Yet, the entire arrest and detention was ruled to 
be unconstitutional by the Supreme Court on the 
basis that there was no reasonable suspicion 
established of any unlawful activity on his part 
(Weerawansa v Attorney General ((2000) 1 SLR 
387). It was held that his arrest as well as his 
subsequent detention was unconstitutional. The 
subsequent detention in terms of PTA Section 9(1) 
by ministerial order, ostensibly on the basis 
that there was "reason to believe or suspect" 
that such person is concerned in unlawful 
activity was also ruled to be unconstitutional as 
the continued detention had been at the instance 
of the CID, which had merely informed the Defence 
Minister, (then President Chandrika Kumaratunge) 
of their willfully false and unreasonable 
conclusions, thereby misleading her.
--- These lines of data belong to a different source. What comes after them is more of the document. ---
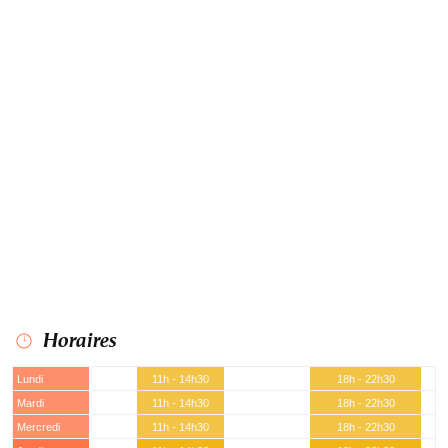
Horaires
Lundi
11h - 14h30
18h - 22h30
Mardi
11h - 14h30
18h - 22h30
Mercredi
11h - 14h30
18h - 22h30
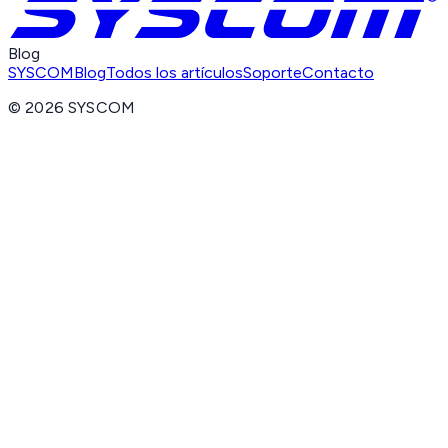
Blog
SYSCOM
Blog
Todos los artículos
Soporte
Contacto
©
2026
SYSCOM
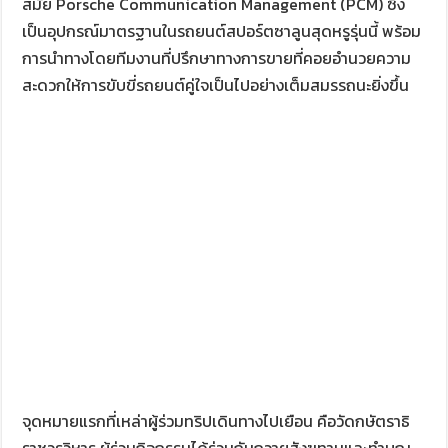
สมัย Porsche Communication Management (PCM) ซึ่ง
เป็นอุปกรณ์มาตรฐานในรถยนต์สปอร์ตซาลูนสุดหรูรุ่นนี้ พร้อม
การนำทางโดยทีมงานที่ปรึกษาทางการขายที่คอยอำนวยความ
สะดวกให้การขับขี่รถยนต์คู่ใจเป็นไปอย่างเต็มสมรรถนะยิ่งขึ้น
จุดหมายแรกที่เหล่าผู้ร่วมทริปเดินทางไปเยือน คือวัดกษัตราธิ
ราชวรวิหาร ผู้ร่วมกิจกรรมได้ร่วมกันถวายสังฆทานและทำบุญ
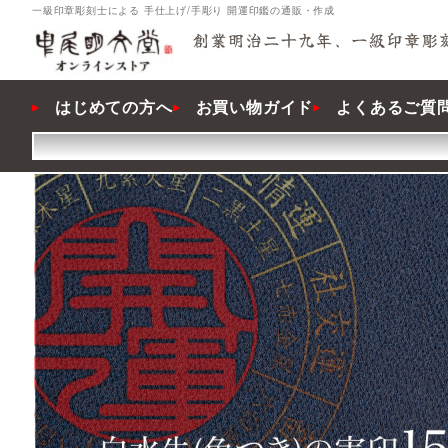
一級印章彫刻士による 手仕上げ/手彫り 開運印鑑の通販・作成
はじめての方へ
お買い物ガイド
よくあるご質問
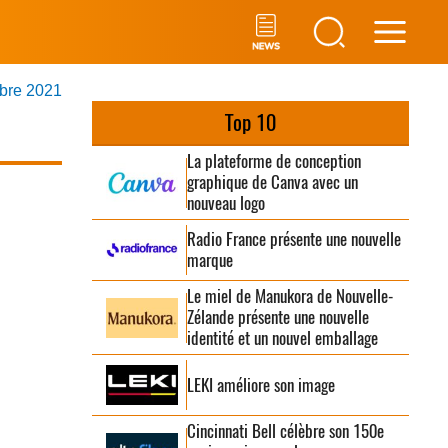
Main
mbre 2021
Men
Top 10
La plateforme de conception
graphique de Canva avec un
nouveau logo
Radio France présente une nouvelle
marque
Le miel de Manukora de Nouvelle-
Zélande présente une nouvelle
identité et un nouvel emballage
LEKI améliore son image
Cincinnati Bell célèbre son 150e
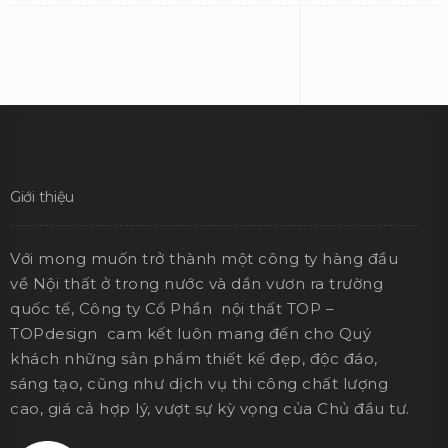
Giới thiệu
Với mong muốn trở thành một công ty hàng đầu
về Nội thất ở trong nước và dần vươn ra trường
quốc tế, Công ty Cổ Phần nội thất TOP –
TOPdesign cam kết luôn mang đến cho Quý
khách những sản phẩm thiết kế đẹp, độc đáo,
sáng tạo, cũng như dịch vụ thi công chất lượng
cao, giá cả hợp lý, vượt sự kỳ vọng của Chủ đầu tư.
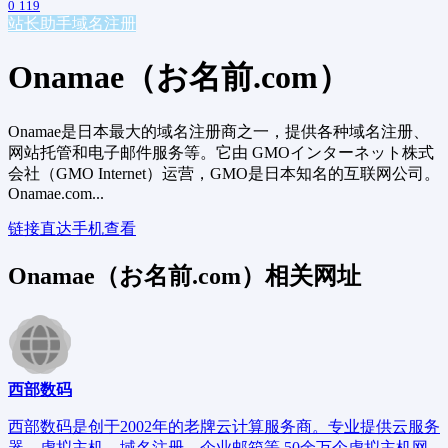
0
119
站长助手
域名注册
Onamae（お名前.com）
Onamae是日本最大的域名注册商之一，提供各种域名注册、
网站托管和电子邮件服务等。它由 GMOインターネット株式
会社（GMO Internet）运营，GMO是日本知名的互联网公司。
Onamae.com...
链接直达
手机查看
Onamae（お名前.com）相关网址
西部数码
西部数码是创于2002年的老牌云计算服务商。专业提供云服务
器、虚拟主机、域名注册、企业邮箱等,50余万个虚拟主机网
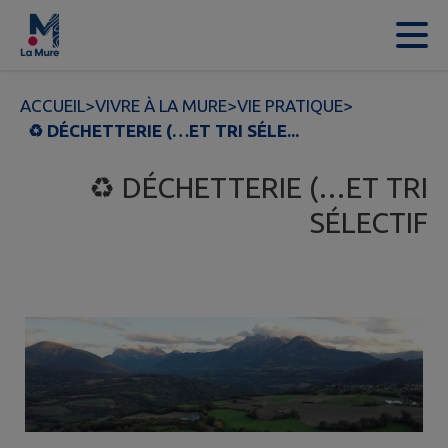
Contenu
Menu
Recherche
Pied de page
ACCUEIL
>
VIVRE À LA MURE
>
VIE PRATIQUE
>
♻ DÉCHETTERIE (…ET TRI SÉLE...
♻ DÉCHETTERIE (…ET TRI
SÉLECTIF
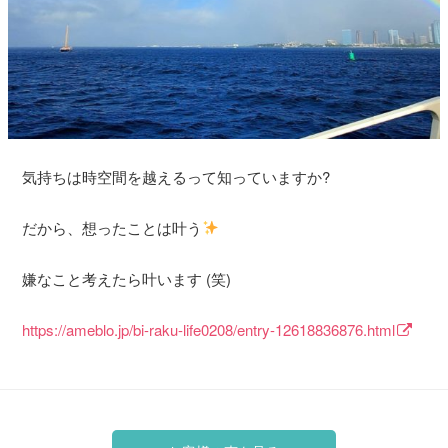
気持ちは時空間を越えるって知っていますか?
だから、想ったことは叶う
嫌なこと考えたら叶います (笑)
https://ameblo.jp/bi-raku-life0208/entry-12618836876.html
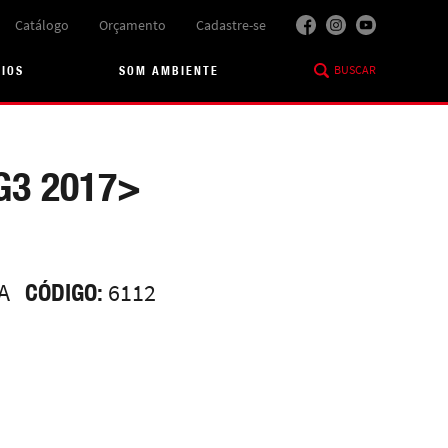
Catálogo
Orçamento
Cadastre-se
BUSCAR
RIOS
SOM AMBIENTE
G3 2017>
A
CÓDIGO:
6112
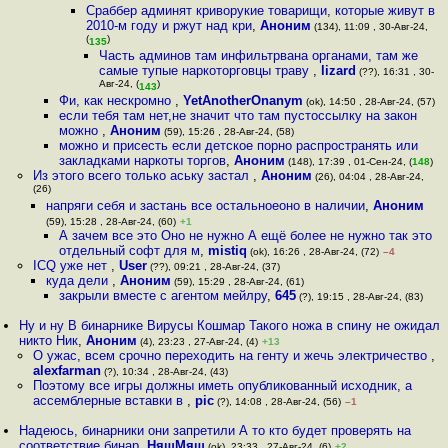
Сраббер админят криворукие товарищи, которые живут в
2010-м году и ржут над кри
,
Аноним
(134), 11:09 , 30-Авг-24,
(
)
135
Часть админов там инфильтрвана органами, там же
самые тупые наркоторговцы траву
,
lizard
(??), 16:31 , 30-
Авг-24, (
)
143
Фи, как нескромно
,
YetAnotherOnanym
(ok), 14:50 , 28-Авг-24, (57)
если тебя там нет,не значит что там пустоссылку на закон
можно
,
Аноним
(59), 15:26 , 28-Авг-24, (58)
можно и присесть если детское порно распространять или
закладками наркоты торгов
,
Аноним
(148), 17:39 , 01-Сен-24, (
148
)
Из этого всего только аську застал
,
Аноним
(26), 04:04 , 28-Авг-24,
(26)
напряги себя и застань все остальноеоно в наличии
,
Аноним
(59), 15:28 , 28-Авг-24, (60)
+1
А зачем все это Оно не нужно А ещё более не нужно так это
отдельный софт для м
,
mistiq
(ok), 16:26 , 28-Авг-24, (72)
–4
ICQ уже нет
,
User
(??), 09:21 , 28-Авг-24, (37)
куда дели
,
Аноним
(59), 15:29 , 28-Авг-24, (61)
закрыли вместе с агентом мейлру
,
645
(?), 19:15 , 28-Авг-24, (83)
Ну и ну В бинарнике Вирусы Кошмар Такого ножа в спину не ожидал
никто Ник
,
Аноним
(4), 23:23 , 27-Авг-24, (4)
+13
О ужас, всем срочно переходить на генту и жечь электричество
,
alexfarman
(?), 10:34 , 28-Авг-24, (43)
Поэтому все игры должны иметь опубликованный исходник, а
ассемблерные вставки в
,
pic
(?), 14:08 , 28-Авг-24, (56)
–1
Надеюсь, бинарники они запретили А то кто будет проверять на
соответствие бинар
,
НяшМяш
(ok), 23:33 , 27-Авг-24, (6)
+2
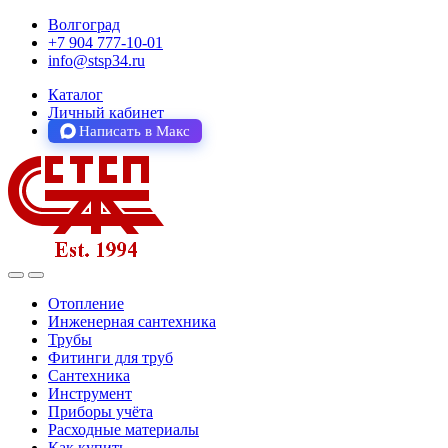
Волгоград
+7 904 777-10-01
info@stsp34.ru
Каталог
Личный кабинет
Написать в Макс
Отопление
Инженерная сантехника
Трубы
Фитинги для труб
Сантехника
Инструмент
Приборы учёта
Расходные материалы
Как купить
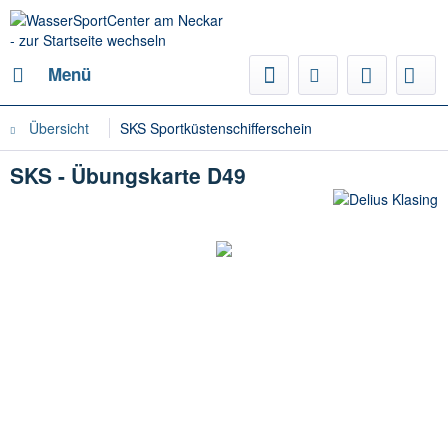
Menü
Übersicht
SKS Sportküstenschifferschein
SKS - Übungskarte D49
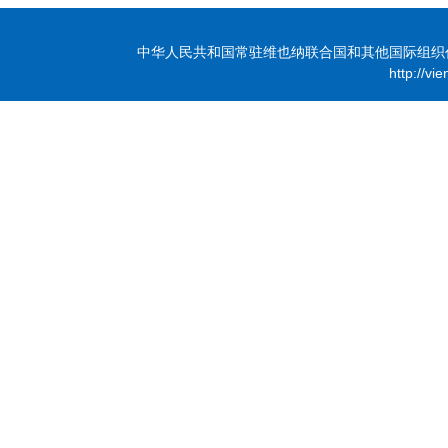
中华人民共和国常驻维也纳联合国和其他国际组织代表团 版
http://vi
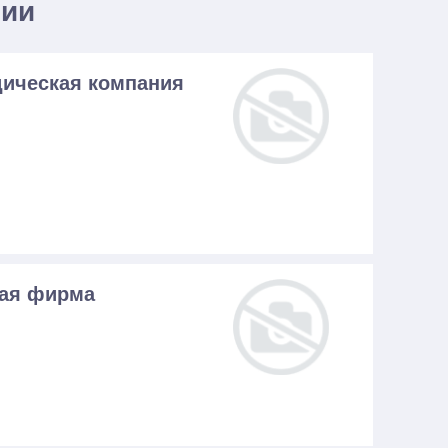
нии
ическая компания
кая фирма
There had 
been no independent exercise of judgment by the 
Defence Minister.

Interestingly, Justice MDH Fernando writing for 
the Court, took the view that the later remand 
orders by the Magistrate, Harbour Court made 
under the ordinary law, was also in violation of 
Mr Weerawansa's rights. Several such orders of 
remand had been made even though the Magistrate 
or the acting Magistrate did not visit or 
communicate with him. This offended a basic 
constitutional safeguard in Article 13(2), that 
judge and suspect must be brought face to face 
before liberty is curtailed. This was not an 
obligation that could be circumvented by 
producing reports from the police. A previous 
judicial view expressed in Farook v Raymond 
(1996) 1SLR, 217) that such remand orders, where 
they concern a patent want of jurisdiction, 
cannot be safeguarded under the cover of being 
'judicial acts' with consequent immunity from 
fundamental rights challenge. It was the 
executive which had the custody of Mr Weerawansa 
from 3rd October, 1996 and so his detention was 
by unlawful executive or administrative action.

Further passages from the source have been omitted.